* **What is required**
Filter the entries below, keeping only lines with the word "http".

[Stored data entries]
————
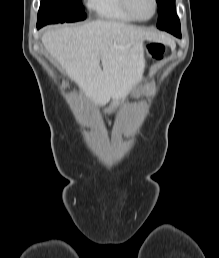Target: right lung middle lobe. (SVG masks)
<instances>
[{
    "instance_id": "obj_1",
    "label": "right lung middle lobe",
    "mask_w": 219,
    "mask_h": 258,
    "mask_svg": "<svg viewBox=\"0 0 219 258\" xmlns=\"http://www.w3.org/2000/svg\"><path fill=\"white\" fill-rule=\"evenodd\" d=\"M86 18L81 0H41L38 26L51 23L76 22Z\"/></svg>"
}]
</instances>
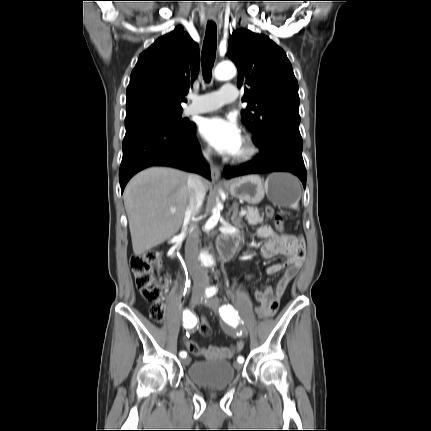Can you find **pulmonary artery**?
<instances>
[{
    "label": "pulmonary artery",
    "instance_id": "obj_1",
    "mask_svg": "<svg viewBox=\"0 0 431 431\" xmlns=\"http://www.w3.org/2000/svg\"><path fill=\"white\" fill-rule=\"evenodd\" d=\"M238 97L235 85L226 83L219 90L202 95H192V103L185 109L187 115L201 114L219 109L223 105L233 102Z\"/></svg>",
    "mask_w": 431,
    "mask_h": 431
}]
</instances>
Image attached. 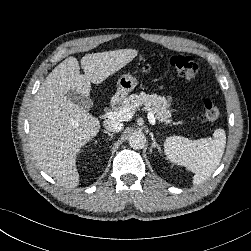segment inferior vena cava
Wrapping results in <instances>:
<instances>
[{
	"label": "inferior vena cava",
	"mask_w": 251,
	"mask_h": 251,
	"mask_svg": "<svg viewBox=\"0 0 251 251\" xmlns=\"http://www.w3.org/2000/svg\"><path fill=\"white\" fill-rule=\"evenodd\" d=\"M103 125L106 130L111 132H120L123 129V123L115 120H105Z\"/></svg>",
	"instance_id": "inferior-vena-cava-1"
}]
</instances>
————
* **Expected output**
    "mask_svg": "<svg viewBox=\"0 0 219 258\" xmlns=\"http://www.w3.org/2000/svg\"><path fill=\"white\" fill-rule=\"evenodd\" d=\"M86 18L81 0H41L38 26L51 23L76 22Z\"/></svg>"
    "mask_svg": "<svg viewBox=\"0 0 431 431\" xmlns=\"http://www.w3.org/2000/svg\"><path fill=\"white\" fill-rule=\"evenodd\" d=\"M238 97L235 85L226 83L219 90L202 95H192V103L185 109L187 115L201 114L219 109L223 105L233 102Z\"/></svg>",
	"mask_svg": "<svg viewBox=\"0 0 251 251\" xmlns=\"http://www.w3.org/2000/svg\"><path fill=\"white\" fill-rule=\"evenodd\" d=\"M103 125L106 130L111 132H120L123 129V123L115 120H105Z\"/></svg>",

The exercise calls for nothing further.